EXERCISE OBJECTIVE: Below are the entries. Transcribe exactly the lines from the one with "How much can" through the one with "over the past", ends included, and leave out all others.

AVAILABLE DATA:
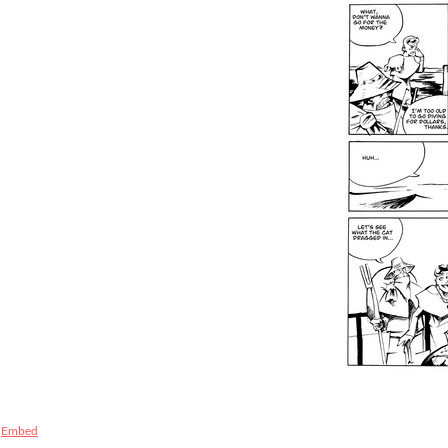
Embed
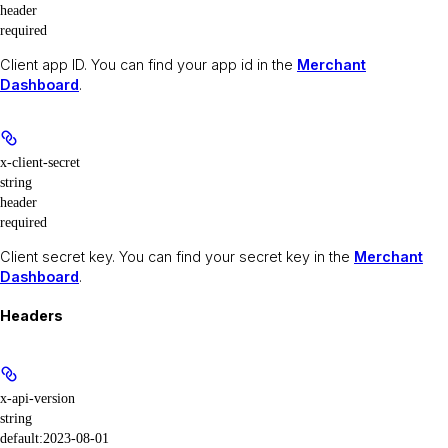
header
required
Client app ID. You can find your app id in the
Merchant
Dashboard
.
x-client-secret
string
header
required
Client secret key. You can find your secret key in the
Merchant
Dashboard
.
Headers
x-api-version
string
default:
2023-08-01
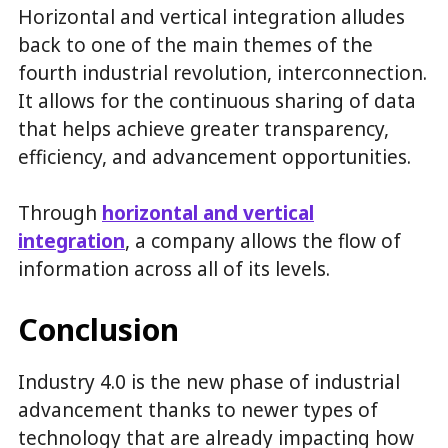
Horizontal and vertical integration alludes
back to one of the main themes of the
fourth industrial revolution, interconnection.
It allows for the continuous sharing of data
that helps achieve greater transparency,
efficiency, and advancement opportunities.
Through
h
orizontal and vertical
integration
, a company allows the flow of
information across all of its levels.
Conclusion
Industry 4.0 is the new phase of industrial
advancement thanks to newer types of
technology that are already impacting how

==

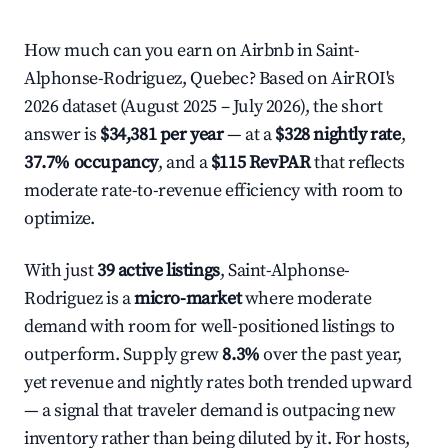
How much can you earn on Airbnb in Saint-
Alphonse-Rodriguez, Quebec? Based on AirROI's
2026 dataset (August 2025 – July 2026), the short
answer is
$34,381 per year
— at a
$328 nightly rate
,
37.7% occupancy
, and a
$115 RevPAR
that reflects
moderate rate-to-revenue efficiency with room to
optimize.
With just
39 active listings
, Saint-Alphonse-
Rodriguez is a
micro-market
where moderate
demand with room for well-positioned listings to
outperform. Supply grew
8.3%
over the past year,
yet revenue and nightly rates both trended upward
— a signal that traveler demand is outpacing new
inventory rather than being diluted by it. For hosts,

RESPONSE:
How much can you earn on Airbnb in Saint-
Alphonse-Rodriguez, Quebec? Based on AirROI's
2026 dataset (August 2025 – July 2026), the short
answer is
$34,381 per year
— at a
$328 nightly rate
,
37.7% occupancy
, and a
$115 RevPAR
that reflects
moderate rate-to-revenue efficiency with room to
optimize.
With just
39 active listings
, Saint-Alphonse-
Rodriguez is a
micro-market
where moderate
demand with room for well-positioned listings to
outperform. Supply grew
8.3%
over the past year,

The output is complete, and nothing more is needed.